Figure 6 (A) Determination of HaCaT keratinocyte cell viability and cell proliferation after 1, 24, and 48 hours of incubation with ZnO-textile extract. No negative effect on the cells was observed in vitro. At no time point or extraction ratio tested did cell numbers drop below the 70% threshold (red dotted line). (B) A significant release of lactate dehydrogenase was observed only for the positive control Triton X-100.

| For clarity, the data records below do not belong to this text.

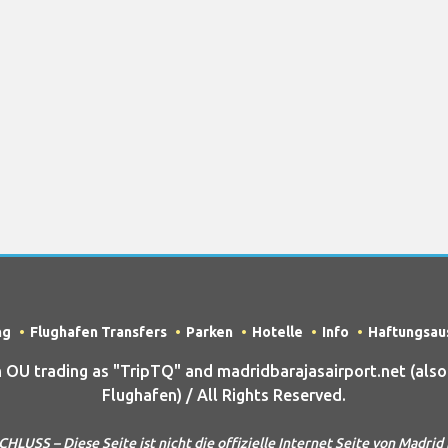
ng
Flughafen Transfers
Parken
Hotelle
Info
Haftungsau
U trading as "TripTQ" and madridbarajasairport.net (also
Flughafen) / All Rights Reserved.
SS – Diese Seite ist nicht die offizielle Internet Seite von Madrid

Notes: None of the ZnO textile-extraction ratios tested exhibited a cytotoxic potential. In accordance, cytotoxicity did not reach the threshold of 30% (red dotted line).

Discussion

AD is a chronic inflammatory disease characterized by the impairment of the skin-barrier function, increased oxidative cellular stress, and bacterial colonization. The development of new textiles with intrinsic properties such as antioxidative capacity and antibacterial activity presents a promising path in the treatment and maintenance of AD. Here, we observed a rapid improvement of AD severity, pruritus, and subjective sleep quality when AD patients wore the Benevit Zink+ clothing overnight. This textile comprises a specially coated ZnO fiber with high AOC against ROS and RNS, as well as strong antibacterial activity. In general, natural fibers like silk or cotton are preferred for individuals with sensitive skin or AD.²³ These fibers can be functionalized by incorporation of silver or chitosan to reduce colonization of AD skin by staphylococci for improvement of disease severity.^24–26 However, negative effects on cells of both silver ions^21,27 and chitosan formulations^22,28,29 have been observed in vitro. Moreover, the use of silver compounds has been associated with the risk of inducing bacterial adaptation.^30–32 Hence, there is a demand for alternative effective compounds. ZnO may present an interesting option, as it provides sun protection³³ and has been shown to improve hypertrophic scars.³⁴ ZnO helps to restore the disturbed skin-barrier function in eczematous diseases³⁵ and enhances wound healing.³⁶ Moreover, ZnO is considered safe to use, since it does not penetrate the skin, even with disturbed barrier function.^37,38 In accordance, high biocompatibility of the Benevit Zink+ was proven in this study in vitro. In addition, we were able to demonstrate that short time usage of this ZnO textile can contribute to improvement of night sleep, pruritus, and AD severity when used adjuvant to medical treatment. Hereby, an improvement of quality of life can be achieved for AD patients.

Acknowledgments

The authors would like to thank Dr Michael Zieger, Doreen Winter, Peggy Gasch, and Martina Grebner for excellent technical assistance.

Disclosure

The study was supported by an unrestricted grant of Benevit Van Clewe, Dingden, Germany. The authors report no other conflicts of interest in this work.